To support this vision, the Government announced a series of specific measures designed to encourage companies to develop new products and services. As with a raft of other measures, however, the detail of the new policies would not be published until today.

For example, the Chancellor announced a plan to give to start-up and small businesses through a research and development (R&D) tax credit, which would underwrite a third of their research and development costs.

The tax credit, to be introduced in the finance Bill next year, will reduce the after-tax cost of R&D for tax-paying companies by 12.5 per cent.

Andrew Bell, a high-tech specialist with the accountancy firm PricewaterhouseCoopers, pointed out that start-up companies that were investing heavily in R&D - biotechnology firms for example - were unlikely to be making any profits against which they could offset their tax credits.

For these companies, the credit will reduce the immediate cash cost of R&D by 24 per cent. In return for this tax credit payment, such companies will no longer be able to carry forward their R&D costs to offset against future profits.

But entrepreneurs pointed out that not many small businesses could afford to invest heavily in R&D unless they had specifically raised money to do so.

And the costs of many start-ups - such as the new Internet businesses bursting on to the scene - are more likely to be marketing and market research costs rather than pure R&D.

"If you're an Internet company, most of your costs are service," said David Stroud, managing director of sparesfinder.com, an Internet start- up. "If you're doing actual research you've got to be quite large."

The Chancellor also introduced several measures to stimulate R&D in universities. The Government is spending an extra pounds 100 million on the joint infrastructure fund, the challenge fund that is jointly funded by the Government and the Wellcome Trust.

The additional funding will come from the Higher Education Funding Council of England. The JIF will renew the capital base of science, with up- to- date laboratories and equipment.

Meanwhile, an additional pounds 15 million will be added to University Challenge - a fund designed to commercialise university science - taking the fund's value to pounds 65 million.

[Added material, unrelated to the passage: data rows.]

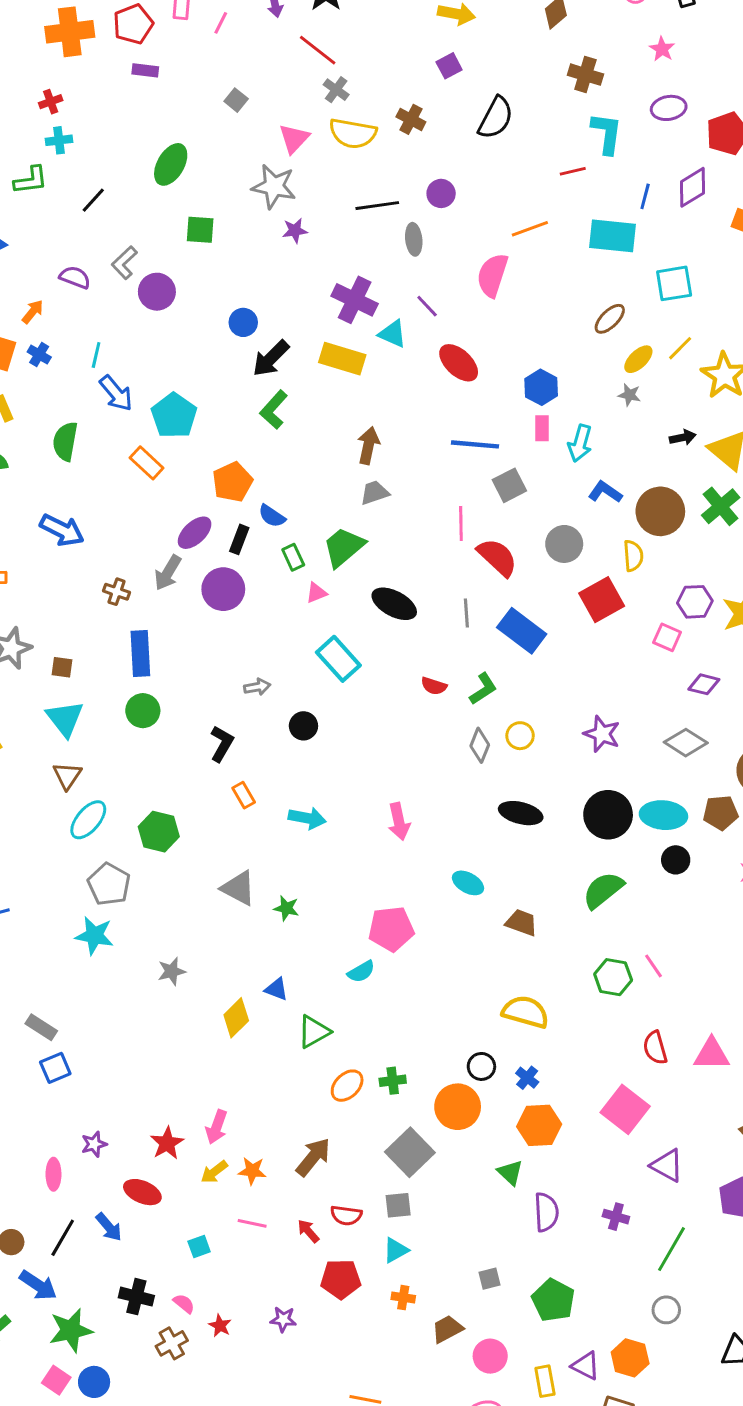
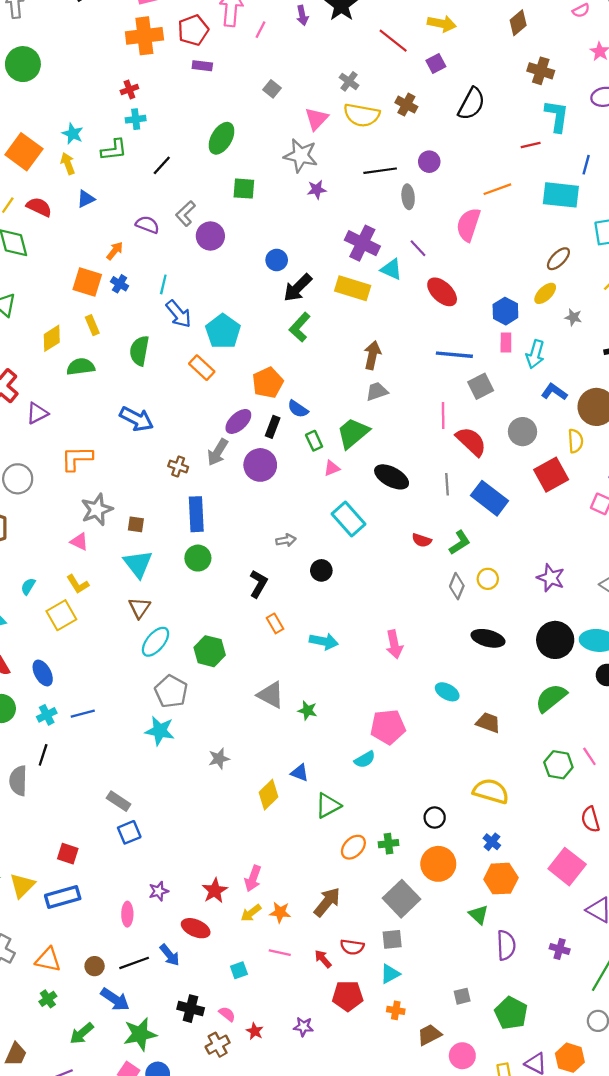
red line: (318, 50) -> (393, 41), moved
yellow ellipse: (638, 359) -> (545, 293), moved
black circle: (481, 1066) -> (435, 818), moved
black line: (63, 1238) -> (134, 963), turned 40

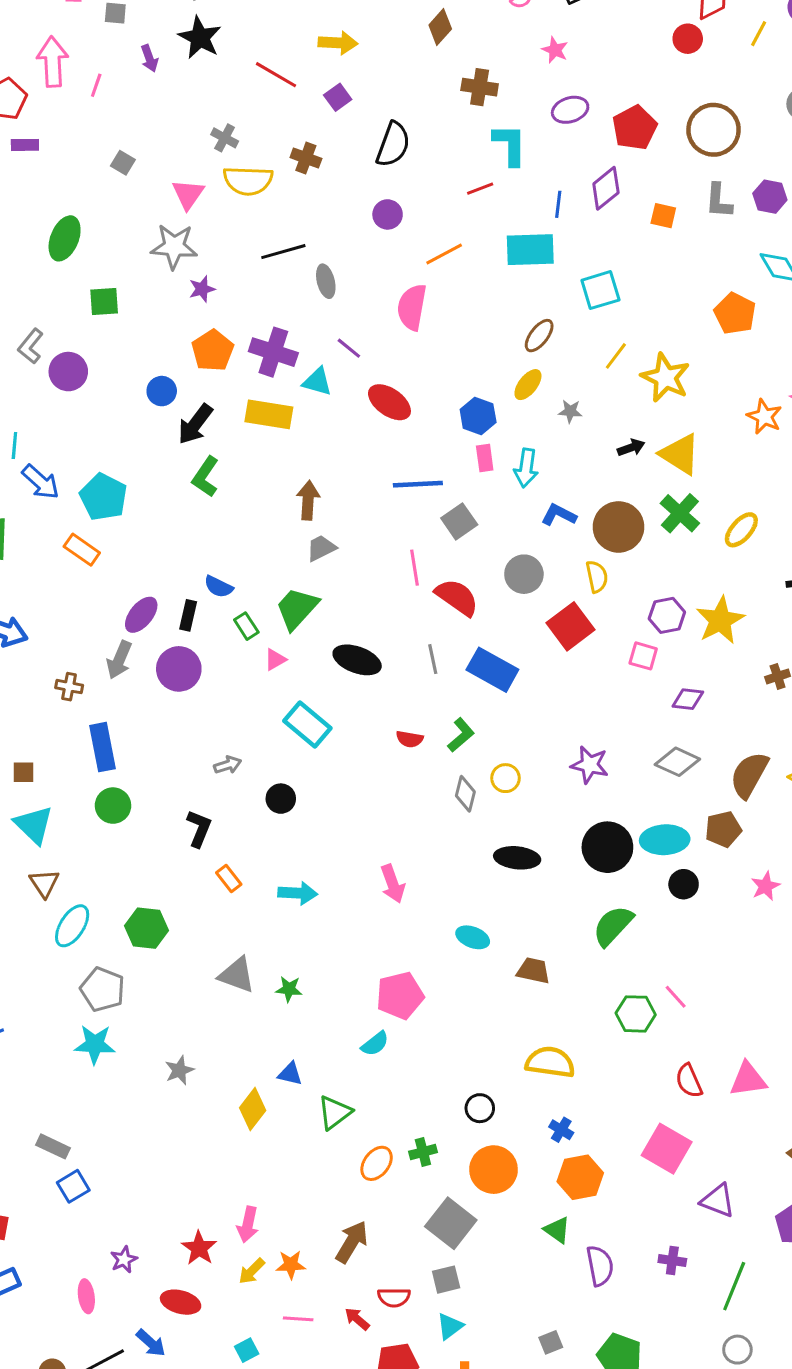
purple circle: (429, 162) -> (388, 214), moved
orange pentagon: (268, 383) -> (213, 351), moved

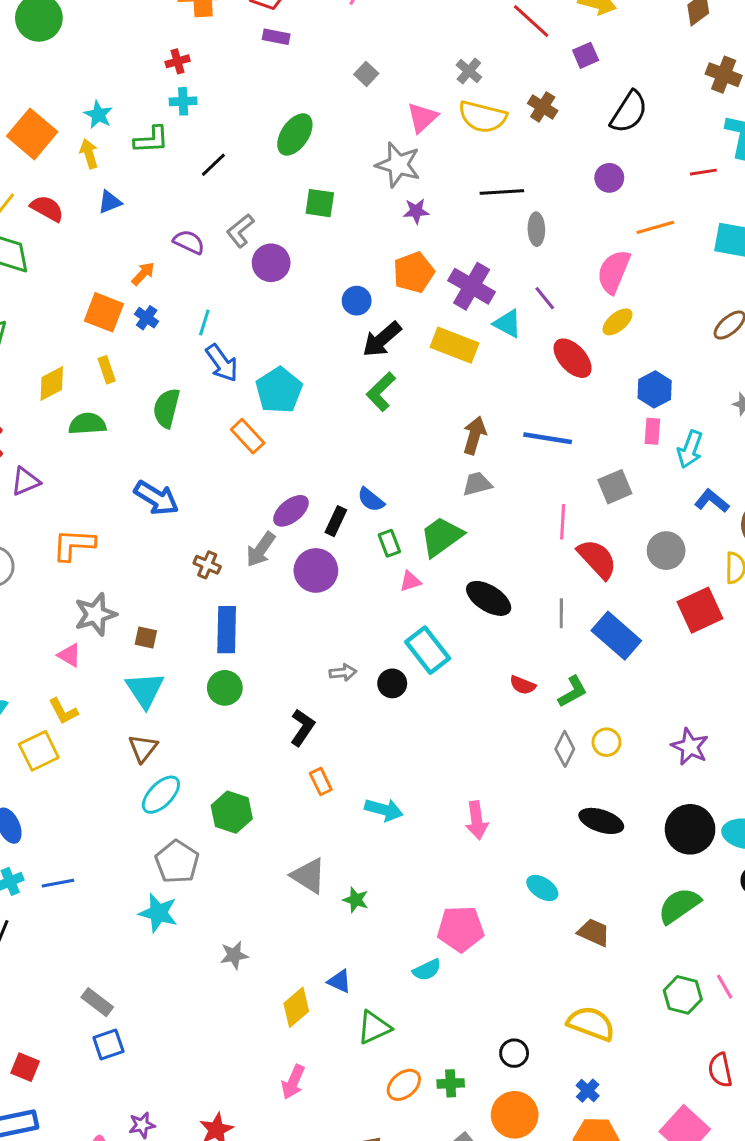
yellow ellipse: (528, 385) -> (618, 322), moved
blue line: (418, 484) -> (548, 438), moved
black circle: (281, 799) -> (392, 683), moved
pink arrow: (248, 1224) -> (293, 1082), moved

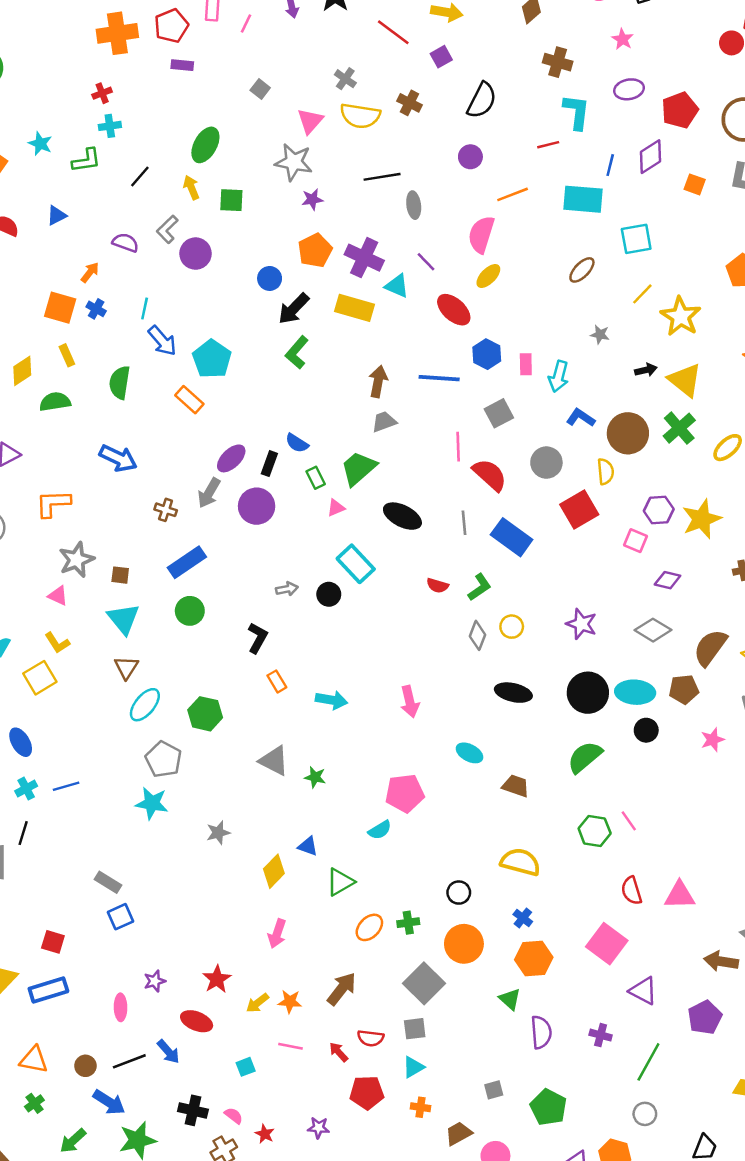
yellow arrow: (89, 154) -> (191, 187), moved
blue hexagon: (655, 389) -> (487, 354), moved
blue rectangle: (227, 630) -> (187, 562), turned 60

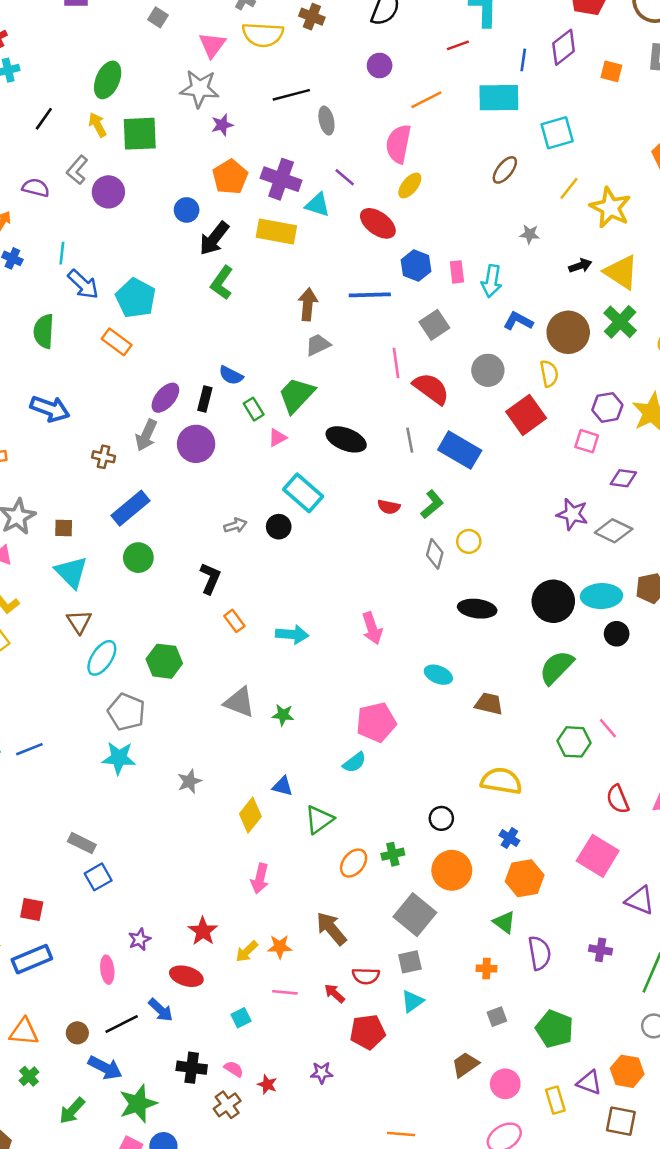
green square: (231, 200) -> (140, 134), size x1.4
purple star: (581, 624) -> (572, 514), moved
brown arrow: (342, 989) -> (331, 929), turned -72
orange cross: (421, 1107) -> (487, 969), moved

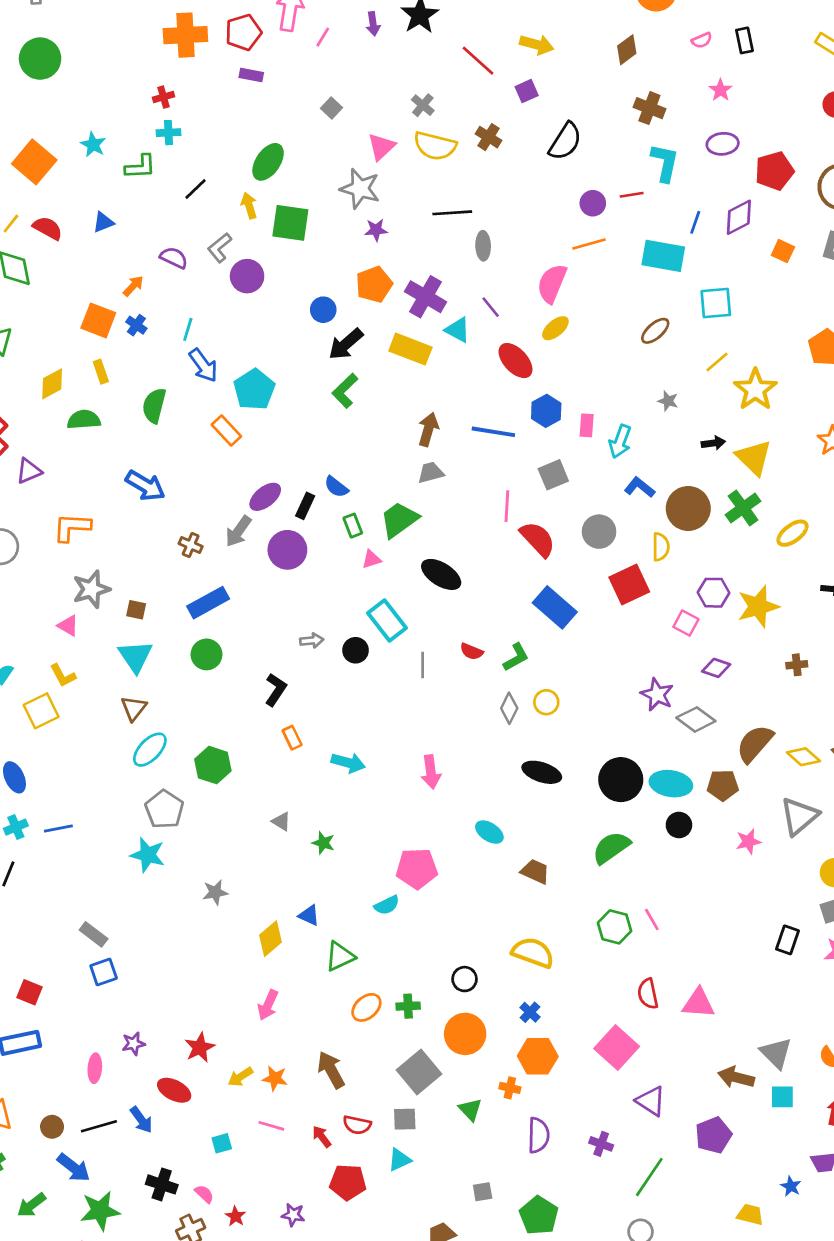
purple circle: (380, 66) -> (593, 203), moved
gray line: (410, 440) -> (423, 665), moved
gray triangle: (239, 702) -> (281, 821), size x0.6
green triangle: (504, 922) -> (470, 1110), moved
orange cross: (487, 969) -> (510, 1088), moved

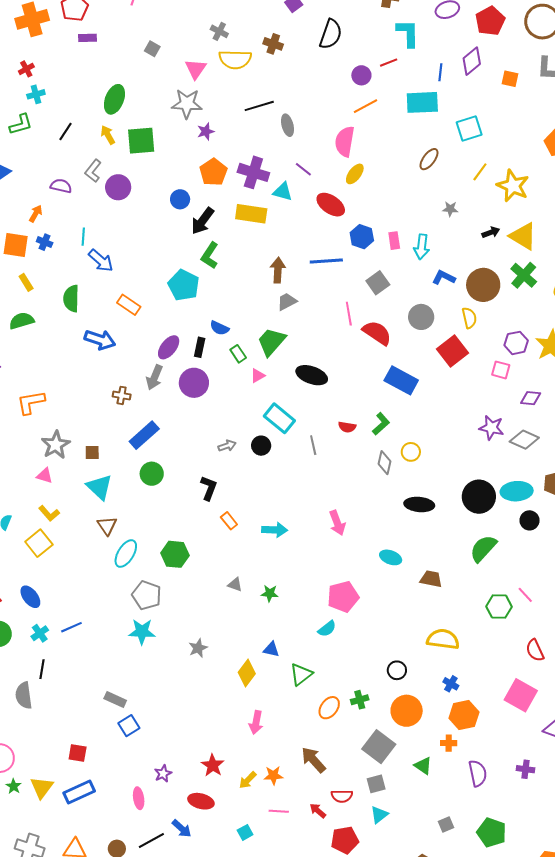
cyan pentagon: (254, 390) -> (184, 285), moved
blue arrow: (145, 486) -> (100, 340), moved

Small firms will also get help from a new small business service, which will offer support and advice to companies that need help in complying with existing regulations.

The service, which will be recruiting a high-profile chief executive, will offer practical help to companies - an automated payroll service for example - while offering loan guarantees. Small firms filing their tax returns electronically will also receive a tax incentive.